Structures of fixed supports in Section 1 are designed in accordance with NTS 63-92-33

For other building structures, refer to T.3.

7. CONSTRUCTION AND COMMISSIONING CONDITIONS

7.1. All construction, installation and insulation works shall be performed in accordance with the design under the technical supervision of the Customer - the operating organization.

7.2. Special certificates signed by the Customer's representative, the operating organization, shall be drawn up to perform all works (drainage arrangement, termination of joints of the insulation control and control panel).

7.3. Before putting the built heat network into operation, the operation of water outlets and the quality of thermal insulation of heat pipelines must be checked.

Heat network pipelines shall be cleaned before commissioning after installation or overhaul: water networks in closed heat supply systems and condensate pipelines - hydro-pneumatic flushing; water networks in open heat supply systems - hydro-pneumatic washing and disinfection, followed by repeated washing with drinking water. After disinfection, rinsing shall be carried out before reaching the indicators of discharged water corresponding to sanitary standards for drinking water.

Acceptance of the thermal network for operation shall be carried out in strict accordance with SNiP 3.01.04.87, SP 40102 and Standard Operating Manual for Thermal Networks of Municipal Heat Supply Systems MKD 402.2001.

8. ENERGY EFFICIENCY AND RATIONAL USE OF THERMAL ENERGY

8.1. In this working design, the gasket in the impassable backfill channel of heat networks from sewn PE with polyurethane foam insulation in the polyethylene casing of the factory is designed, the advantage over the previously used gaskets is in saving thermal energy (more than 20%).

8.2. Pipelines shall be subjected to additional tests and specified in the certificate with the corresponding certificate.

8.3. Thermal insulation of pipelines, turning angles, shutoff valves and joints comply with the norms and change No. 1 to SNiP 2.04.1488 adopted by Resolution No. 1880 of 31.12.97 by the State Committee of R.F. on Housing and Construction Policy.

8.4. Thermal insulation is protected against moisture ingress by waterproof polyethylene shell.

8.5. Service life of heat networks:

pipe "AMFL Isoproflex" - 50 years.

"IsoproflexIFF" pipe - 50 years.

9. GEOTECHNICAL CONSTRUCTION CONDITIONS

Characteristics of soils opened during trench development are given in the conclusion on engineering and geological conditions of construction on the sheet of longitudinal profile of the route (see sheet No. 4).

Underground water lies above pipeline laying elevations.

10. WATER REMOVAL

The water outlet from the lower points of the thermal network is carried out to the VG-15 well (see construction part).

Drain valves are installed in t. 1.

Note:

All other information on construction structures, requirements to quality of steel pipes and their welding, insulation of heat pipelines, washing of heat network and conditions of construction and commissioning, refer to drawings of HW sets.

11. RESTORATION OF GREEN SPACES

11.1. The working design provides for cutting down and transplanting of green spaces falling into the construction work area.

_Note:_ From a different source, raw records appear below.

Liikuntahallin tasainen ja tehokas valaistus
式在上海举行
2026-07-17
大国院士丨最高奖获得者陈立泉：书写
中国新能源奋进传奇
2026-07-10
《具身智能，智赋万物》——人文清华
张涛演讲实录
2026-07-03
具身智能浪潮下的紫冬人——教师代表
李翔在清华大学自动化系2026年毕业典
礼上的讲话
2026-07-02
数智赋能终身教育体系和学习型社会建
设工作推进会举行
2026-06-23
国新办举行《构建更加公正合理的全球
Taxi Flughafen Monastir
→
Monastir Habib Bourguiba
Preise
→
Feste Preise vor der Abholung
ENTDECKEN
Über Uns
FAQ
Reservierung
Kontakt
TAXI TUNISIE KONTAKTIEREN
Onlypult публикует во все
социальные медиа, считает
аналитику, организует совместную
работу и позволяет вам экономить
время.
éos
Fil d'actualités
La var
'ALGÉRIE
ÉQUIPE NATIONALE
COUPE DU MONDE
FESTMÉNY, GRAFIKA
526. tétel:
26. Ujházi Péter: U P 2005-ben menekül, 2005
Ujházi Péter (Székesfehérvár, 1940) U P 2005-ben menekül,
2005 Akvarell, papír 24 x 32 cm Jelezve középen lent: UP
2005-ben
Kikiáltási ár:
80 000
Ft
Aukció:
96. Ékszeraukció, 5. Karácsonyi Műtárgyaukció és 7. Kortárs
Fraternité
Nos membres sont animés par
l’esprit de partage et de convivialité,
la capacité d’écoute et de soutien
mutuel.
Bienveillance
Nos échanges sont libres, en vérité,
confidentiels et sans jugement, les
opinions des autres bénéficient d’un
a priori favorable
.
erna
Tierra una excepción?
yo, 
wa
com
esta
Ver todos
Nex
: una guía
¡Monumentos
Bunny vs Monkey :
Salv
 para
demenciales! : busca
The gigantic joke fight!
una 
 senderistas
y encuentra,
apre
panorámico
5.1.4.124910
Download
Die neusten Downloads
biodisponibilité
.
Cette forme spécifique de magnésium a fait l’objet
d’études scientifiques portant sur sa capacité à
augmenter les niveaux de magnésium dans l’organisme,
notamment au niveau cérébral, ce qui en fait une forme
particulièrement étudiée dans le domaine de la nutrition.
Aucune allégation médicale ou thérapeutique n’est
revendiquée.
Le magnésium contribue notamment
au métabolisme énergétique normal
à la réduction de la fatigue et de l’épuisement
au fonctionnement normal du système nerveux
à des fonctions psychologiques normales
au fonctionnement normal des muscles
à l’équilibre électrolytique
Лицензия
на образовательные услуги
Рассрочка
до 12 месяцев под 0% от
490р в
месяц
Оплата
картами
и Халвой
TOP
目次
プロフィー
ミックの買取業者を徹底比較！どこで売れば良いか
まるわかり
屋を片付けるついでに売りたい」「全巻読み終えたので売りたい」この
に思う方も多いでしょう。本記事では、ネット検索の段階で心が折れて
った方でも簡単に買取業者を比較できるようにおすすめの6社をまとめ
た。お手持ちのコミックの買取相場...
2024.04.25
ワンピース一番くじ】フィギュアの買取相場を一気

After the construction is completed, landscaping is provided in the work area.

11.2. For the number of trees to be cut down and transplanted, the place of transplantation and improvement of the zone, see volume "Project of dendrology."

ORGANIZATION OF CONSTRUCTION

The working design of the construction organization was developed on the basis of hydrogeological data of the State Unitary Enterprise Mosgorgeotrest and the working design of the thermal network.

The working design of the construction organization provides for the fencing of the working zone, the arrangement of detours, the attachment of trenches, the mechanisms used during construction, and the amount of excavation work (see volume 4 of the PIC.).

The list of regulatory documents is given in the general instructions to the section of the thermal network.

The working draft was agreed with all interested organizations without comment.

The working project has been completed in full.

The composition and content of the working design corresponds to SNiP 110195.

The working project carried out environmental protection measures in accordance with the letter of the USSR Gosstroy of 11.05.86. NO.: AD240520.